Okay, this blog usually concentrates on things in Hawaii that we find appealing and want to share with you to enhance your vacation.

What follows, however, is a discussion of the dreaded box jellyfish you may encounter, depending on which island you’re on, which side of the island you’re on, and the time of the lunar month.

The sting of box jellyfish that visit Hawaii’s waters is very painful and can even cause anaphylactic shock in some people. The things regularly swarm to Hawaii’s Leeward shores nine or ten days after the full moon.

Even more of a villain is the Portuguese man of war whose body consists of a gas-filled (mostly nitrogen), bladder-like float, a translucent structure tinted pink, blue, or violet that may be three to 12 inches long and may extend as far as six inches above the water. Under the float are clusters of polyps, from which hang long tentacles … really long tentacles. Their stings hurt a whole lot compared to those of the box jellyfish.

Signs will be posted if either box jellyfish or man of wars are in the neighborhood where you plan to swim. It’s a good idea to stay out of the water when they are posted. Man of wars can be detected well before they reach shore, and the arrival of the box jellyfish is completely predictable, so the postings are always timely.

If you should get stung, painful though it may be, don’t get excited. Here’s what to do:

  • Pick off any visible tentacles with a glove on your hand. It’s unlikely that you’ll have a glove handy, so use a stick, or anything else that’s handy, being
 careful to avoid further injury.
  • Rinse the stung area liberally with either sea water or fresh water to remove any tentacles that may be stuck
 to the skin. This can be from a spray bottle or in a beach shower. Do not apply
 vinegar. That used to be a popular remedy, but studies show that vinegar in these stings sometimes makes the sting
  • Put some ice on it to control the pain.
  • If eyes are affected, irrigate them with lots of room-temperature tap water for at least 15 minutes. If vision blurs, or the eyes continue to tear, hurt, swell, or are
 light-sensitive after irrigating, see a doctor.
  • If you experience persistent itching or skin rash, try a 1% hydrocortisone ointment four
 times a day, and one or two 25 milligram Benadryl tablets every six hours.
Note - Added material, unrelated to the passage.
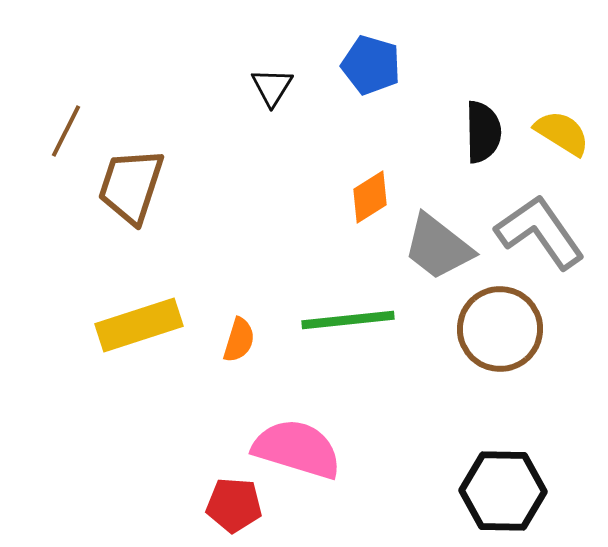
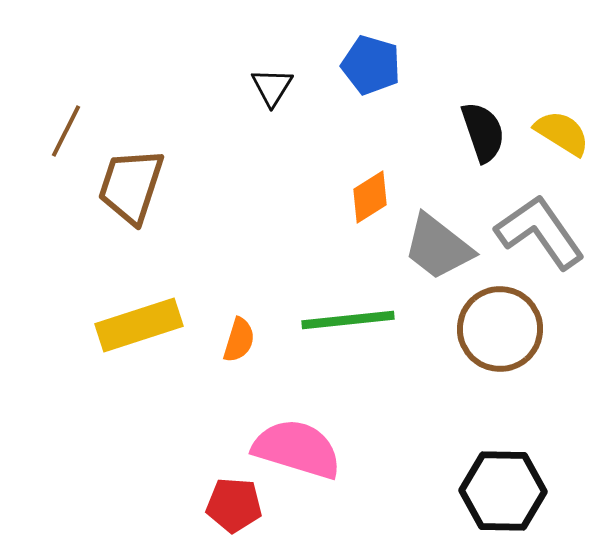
black semicircle: rotated 18 degrees counterclockwise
This wasn’t meant to alarm you or to make you wary of those creatures every time you enter the water, but they are occasional nuisances you should know about.


  1. I’m wondering about your advice to apply ice to control the pain–is this something that differs for stingrays and jellyfish? I ask because, while I’ve never had a bad jellyfish sting, I did step on a ray once in Mexico. Not fun! After my wife half carried me down a mile of deserted beach back to our rental I was about to apply ice, when the owner of the place stopped me. He said ice might just make the pain worse–instead I should soak my foot in the hottest water I could stand. I did, and the pain relief was tremendous, and immediate! Maybe the worst had already passed by that point, but at any rate the response was simply amazing.
    Kanaloa at Kona

  2. Thanks for sharing this post. Nice pic.You can find jelyfish in Phang Na, Koh Mak. Great Barrier in Australia which is a prime tourist magnet is closed for swimming during the months from November and May due to this menace with some places having special safety nets that are kept open. There are many beaches like north Catalonia beaches, Ala Moana Beaches in Hawaii, Oahu beaches.